Stored data entries
____

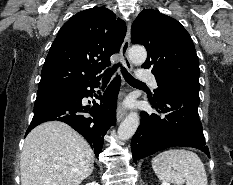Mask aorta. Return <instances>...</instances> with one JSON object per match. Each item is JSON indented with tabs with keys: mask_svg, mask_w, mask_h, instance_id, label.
Wrapping results in <instances>:
<instances>
[{
	"mask_svg": "<svg viewBox=\"0 0 233 185\" xmlns=\"http://www.w3.org/2000/svg\"><path fill=\"white\" fill-rule=\"evenodd\" d=\"M129 58L134 64H143L147 58L146 49L142 46H132L129 50ZM140 123V118L137 112H130L123 120L118 128L119 140H128L131 138Z\"/></svg>",
	"mask_w": 233,
	"mask_h": 185,
	"instance_id": "obj_1",
	"label": "aorta"
}]
</instances>
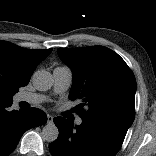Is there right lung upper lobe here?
<instances>
[{
    "label": "right lung upper lobe",
    "instance_id": "1",
    "mask_svg": "<svg viewBox=\"0 0 156 156\" xmlns=\"http://www.w3.org/2000/svg\"><path fill=\"white\" fill-rule=\"evenodd\" d=\"M52 49L30 50L0 41V105L12 103L13 95L29 83L37 65Z\"/></svg>",
    "mask_w": 156,
    "mask_h": 156
}]
</instances>
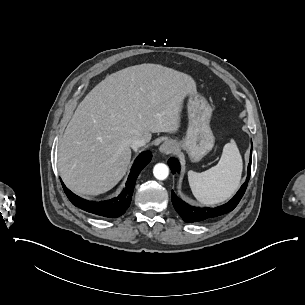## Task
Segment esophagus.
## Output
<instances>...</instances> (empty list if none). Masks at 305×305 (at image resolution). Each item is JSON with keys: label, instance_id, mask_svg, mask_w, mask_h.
Segmentation results:
<instances>
[{"label": "esophagus", "instance_id": "obj_1", "mask_svg": "<svg viewBox=\"0 0 305 305\" xmlns=\"http://www.w3.org/2000/svg\"><path fill=\"white\" fill-rule=\"evenodd\" d=\"M159 149H160V152L169 154L174 151L175 147L171 142L165 141L164 143H162V145L160 146Z\"/></svg>", "mask_w": 305, "mask_h": 305}]
</instances>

____

REQUIRED WORK: Make an exact copy of the records above, one that has none of the pictures.

ANSWER SECTION:
Mask aorta. Return <instances>...</instances> with one JSON object per match. Each item is JSON indented with tabs with keys: mask_svg, mask_w, mask_h, instance_id, label.
Wrapping results in <instances>:
<instances>
[{
	"mask_svg": "<svg viewBox=\"0 0 233 185\" xmlns=\"http://www.w3.org/2000/svg\"><path fill=\"white\" fill-rule=\"evenodd\" d=\"M129 58L134 64H143L147 58L146 49L142 46H132L129 50ZM140 123V118L137 112H130L123 120L118 128L119 140H128L131 138Z\"/></svg>",
	"mask_w": 233,
	"mask_h": 185,
	"instance_id": "obj_1",
	"label": "aorta"
}]
</instances>
Is there right lung upper lobe here?
<instances>
[{
    "label": "right lung upper lobe",
    "instance_id": "1",
    "mask_svg": "<svg viewBox=\"0 0 156 156\" xmlns=\"http://www.w3.org/2000/svg\"><path fill=\"white\" fill-rule=\"evenodd\" d=\"M52 49L30 50L0 41V105L12 103L13 95L29 83L37 65Z\"/></svg>",
    "mask_w": 156,
    "mask_h": 156
}]
</instances>
## Task
Segment esophagus.
## Output
<instances>...</instances> (empty list if none). Masks at 305×305 (at image resolution). Each item is JSON with keys: label, instance_id, mask_svg, mask_w, mask_h.
Segmentation results:
<instances>
[{"label": "esophagus", "instance_id": "obj_1", "mask_svg": "<svg viewBox=\"0 0 305 305\" xmlns=\"http://www.w3.org/2000/svg\"><path fill=\"white\" fill-rule=\"evenodd\" d=\"M159 149H160V152L169 154L174 151L175 147L171 142L165 141L164 143H162V145L160 146Z\"/></svg>", "mask_w": 305, "mask_h": 305}]
</instances>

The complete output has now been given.